- Directed by: Rasmus Skousen
- Produced by: Malling Publications
- Distributed by: Pandora
- Release date: April 13, 2015;
- Running time: 128 seconds
- Language: English

= The unique connection =

The unique connection is a viral video advertisement (released April 13, 2015) produced by Malling Publications for Pandora, a jewelry brand. As of October 21, 2015, the video has amassed over 17 million views on YouTube and over 15 million on Facebook.

==Production==

The video was produced for Pandora by Malling Publications, a Danish advertising company. Hanne Fabricius, CEO of Malling Publications, was responsible for the idea and concept, and was also the strategic director of the video. The video was directed by Rasmus Skousen, a Danish photographer who works in the genres of fashion, advertising, and portraits.

==Plot==

The video features six mothers and their children. All the mothers stand in a line-up. One by one, the children, blindfolded, are assigned the task of identifying which of the six women is his or her mother. The children pull the women down and feel the women's jewelry, clothing, facial structure, and hair in order, and also sniff the women, in order to judge them. In the video, each child is able to successfully identify his or her mother.

==Reception==

===Views===

As of April 24, 2015, the video had over 11 million views on YouTube and over 15 million on Facebook. Adweek ranked it #2 in its list of top five commercials for the week of April 17–24.

===Critical reception===
The video was generally praised for its theme of mother-child love as well as its execution of the theme. It was labeled a tearjerker for its ability to connect with and touch a large number of people.
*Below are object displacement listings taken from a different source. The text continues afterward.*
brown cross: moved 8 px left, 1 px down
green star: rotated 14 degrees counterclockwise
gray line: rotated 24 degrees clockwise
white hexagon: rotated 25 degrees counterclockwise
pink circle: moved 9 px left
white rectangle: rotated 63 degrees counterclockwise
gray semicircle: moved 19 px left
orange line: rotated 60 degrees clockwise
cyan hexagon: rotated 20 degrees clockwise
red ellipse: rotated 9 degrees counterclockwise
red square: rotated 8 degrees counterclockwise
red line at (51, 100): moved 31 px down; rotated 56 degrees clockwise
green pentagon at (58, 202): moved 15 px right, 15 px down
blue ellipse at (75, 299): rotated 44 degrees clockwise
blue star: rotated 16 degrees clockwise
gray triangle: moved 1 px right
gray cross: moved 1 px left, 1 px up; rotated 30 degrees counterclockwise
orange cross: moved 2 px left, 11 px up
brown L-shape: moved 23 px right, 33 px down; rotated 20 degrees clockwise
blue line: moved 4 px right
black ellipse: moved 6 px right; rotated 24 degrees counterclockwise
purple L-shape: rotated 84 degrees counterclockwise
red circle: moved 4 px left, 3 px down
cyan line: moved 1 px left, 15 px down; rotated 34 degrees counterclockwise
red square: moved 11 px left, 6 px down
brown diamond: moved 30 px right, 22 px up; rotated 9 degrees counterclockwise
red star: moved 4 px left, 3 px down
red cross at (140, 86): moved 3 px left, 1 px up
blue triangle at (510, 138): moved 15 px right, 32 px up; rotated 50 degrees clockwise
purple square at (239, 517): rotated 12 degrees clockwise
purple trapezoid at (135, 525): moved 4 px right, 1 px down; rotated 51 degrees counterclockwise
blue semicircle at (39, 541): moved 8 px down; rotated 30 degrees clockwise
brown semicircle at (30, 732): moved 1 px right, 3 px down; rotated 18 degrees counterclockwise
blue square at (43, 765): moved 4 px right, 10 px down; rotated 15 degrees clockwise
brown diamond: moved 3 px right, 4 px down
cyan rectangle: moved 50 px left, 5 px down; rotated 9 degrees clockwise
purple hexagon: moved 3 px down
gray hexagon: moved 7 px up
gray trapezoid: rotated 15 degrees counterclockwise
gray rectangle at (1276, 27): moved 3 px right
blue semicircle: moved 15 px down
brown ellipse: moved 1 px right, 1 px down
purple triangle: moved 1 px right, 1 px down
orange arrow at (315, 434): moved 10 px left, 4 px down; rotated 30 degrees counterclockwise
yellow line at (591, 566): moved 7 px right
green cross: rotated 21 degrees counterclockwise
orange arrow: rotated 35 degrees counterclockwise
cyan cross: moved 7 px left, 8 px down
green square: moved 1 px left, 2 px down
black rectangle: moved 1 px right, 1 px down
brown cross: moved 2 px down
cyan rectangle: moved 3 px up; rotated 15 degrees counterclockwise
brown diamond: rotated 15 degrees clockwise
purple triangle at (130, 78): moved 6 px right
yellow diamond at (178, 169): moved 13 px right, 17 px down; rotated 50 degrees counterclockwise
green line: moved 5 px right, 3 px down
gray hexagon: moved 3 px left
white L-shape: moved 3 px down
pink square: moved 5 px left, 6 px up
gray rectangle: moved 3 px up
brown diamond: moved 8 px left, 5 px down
American actor Ashton Kutcher wrote of the video: "I could watch this all day."

Two articles on Adweek identified the video as a way for Pandora to get an early start on associating itself positively with motherhood in the weeks running up to Mother's Day, which would be observed on May 10, 2015. One wrote: "It underscores how irreplaceable our moms are, and how important it is to them that we know them well—particularly on days like Mother's Day. (Hint, hint, buy her some personalized jewelry.) [...] It's also a not so subtle hint to her significant other, because c'mon, that 3-year-old isn't paying for the bracelet himself." Another noted: "While the spot contains little overt branding (one of the moms does appear to be wearing Pandora Jewelry, but it’s a quick shot), it ties the brand to the emotional sentiment while encouraging viewers to purchase Pandora Jewelry for mothers day."

Writing for Health, Ellen Seidman offered the following criticisms of the video: overly manipulative in its attempt to use a feel-good theme to sell jewelry, too little racial or ethnic diversity, no role for dads, and grossly inadequate in describing the wonders of the mother-child relationship.